Ce dernier a taillé en pièces, en témoignant au comité du patrimoine de la Chambre des communes, le projet de loi visant à forcer les plateformes numériques à payer pour le partage de contenus produits par des médias d’information.

« Cela va mener à la propagation de désinformation et de contenus servant seulement à générer des clics (“click bates”) », a ajouté M. McKay.

Des membres du comité ont paru sceptiques face à cette affirmation. Le bloquiste Martin Champoux a laissé entendre que Google répandait lui-même de la désinformation sur le projet de loi C-18.

Il a mentionné que la façon dont un sondage commandé par l’entreprise a été mené le laissait perplexe, notamment le fait que les résultats indiquent que les Canadiens ne souhaitent pas devoir payer pour accéder à du contenu relayé par Google.

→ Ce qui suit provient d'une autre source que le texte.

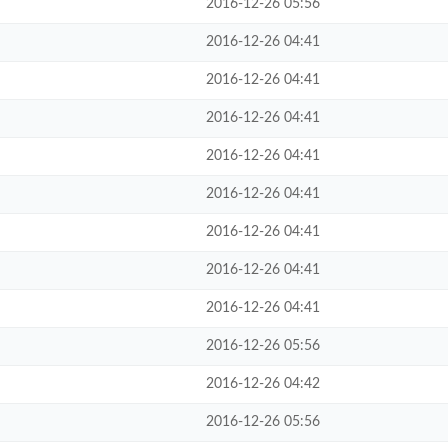
2016-12-26 05:56
2016-12-26 04:41
2016-12-26 04:41
2016-12-26 04:41
2016-12-26 04:41
2016-12-26 04:41
2016-12-26 04:41
2016-12-26 04:41
2016-12-26 04:41
2016-12-26 05:56
2016-12-26 04:42
2016-12-26 05:56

« C’est quoi la question que vous avez posée aux Canadiens […] pour leur laisser croire qu’il y aurait des frais à payer de leur part […] ? J’essaie de comprendre parce que vous dites que vous voulez contrer la désinformation [et], pour moi, il y a comme une dichotomie », a lancé M. Champoux.

M. McKay a répondu qu’il n’avait pas la formulation de la question sous la main, mais que cette information pourra être fournie au comité après coup.

« Nous aurions vraiment besoin de cette information. Nous devons tous, chacun de nous, combattre la désinformation », a renchéri le néo-démocrate Peter Julian. Il a dit avoir été et « perturbé » par la façon dont Google a présenté le sondage qu’il a commandé à la firme Abacus Data.

M. McKay a aussi mentionné d’autres préoccupations quant au projet de loi C-18, comme celle que les plateformes ne pourraient pas désavantager certains médias dans le partage de contenus sur la base que leurs articles sont jugés comme étant moins fiables.

PHOTO BERNARD BRAULT, ARCHIVES LA PRESSE

Brian Myles, directeur du quotidien Le Devoir

D’autres témoins comparaissant mardi ont plutôt vanté les bienfaits qu’aura selon eux le projet de loi s’il en vient à être adopté.

Le directeur du quotidien « Le Devoir », Brian Myles, a affirmé que « la force de frappe » des réseaux tels que Facebook ou Google est nécessaire pour tout média qui mise sur les revenus d’abonnements.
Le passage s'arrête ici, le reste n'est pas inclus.